Top of EXERCISE MATERIALS
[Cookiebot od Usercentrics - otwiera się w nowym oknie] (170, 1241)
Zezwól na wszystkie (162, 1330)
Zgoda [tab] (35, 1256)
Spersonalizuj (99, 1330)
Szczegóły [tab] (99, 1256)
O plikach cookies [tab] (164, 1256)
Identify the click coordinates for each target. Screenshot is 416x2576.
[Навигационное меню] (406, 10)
Bottom of EXERCISE MATERIALS
Top of EXERCISE MATERIALS
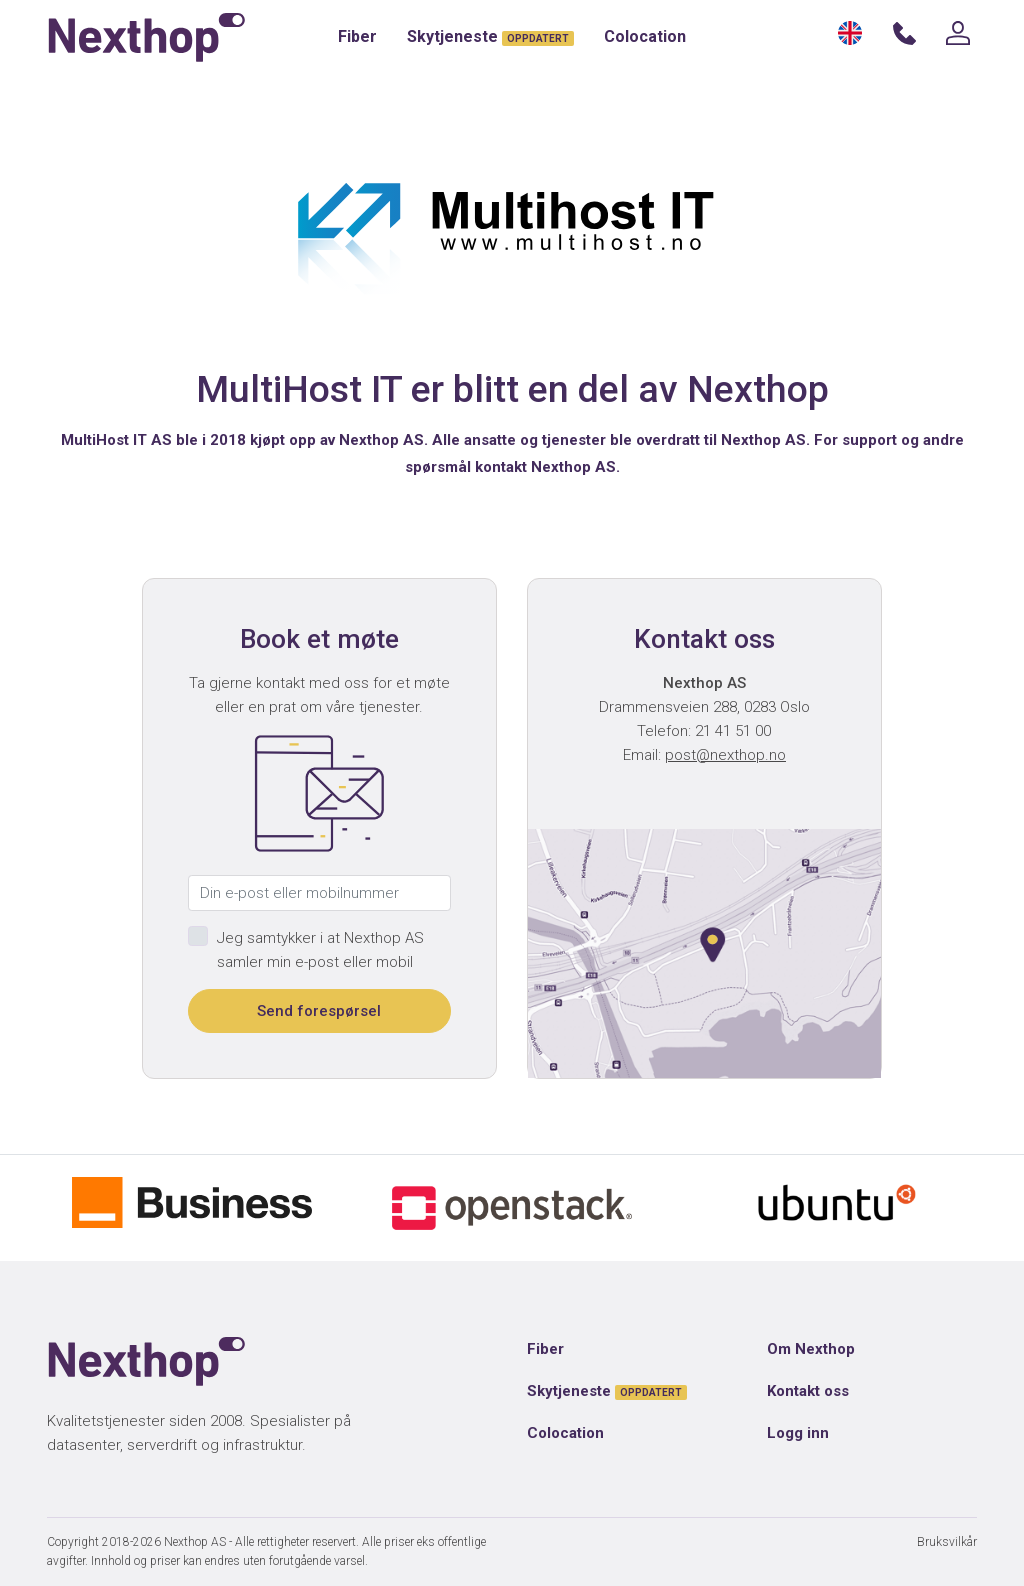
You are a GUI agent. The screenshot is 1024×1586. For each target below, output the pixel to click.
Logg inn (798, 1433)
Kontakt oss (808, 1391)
Bottom of EXERCISE MATERIALS
WHAT THIS TASK INVOLVES: Where the listing above has a line with "You are a GUI", start there, and output every line exactly through the line with "Kontakt oss (808, 1391)", which is also included.

WRITTEN REPLY:
You are a GUI agent. The screenshot is 1024×1586. For each target below, output the pixel to click.
Logg inn (798, 1433)
Kontakt oss (808, 1391)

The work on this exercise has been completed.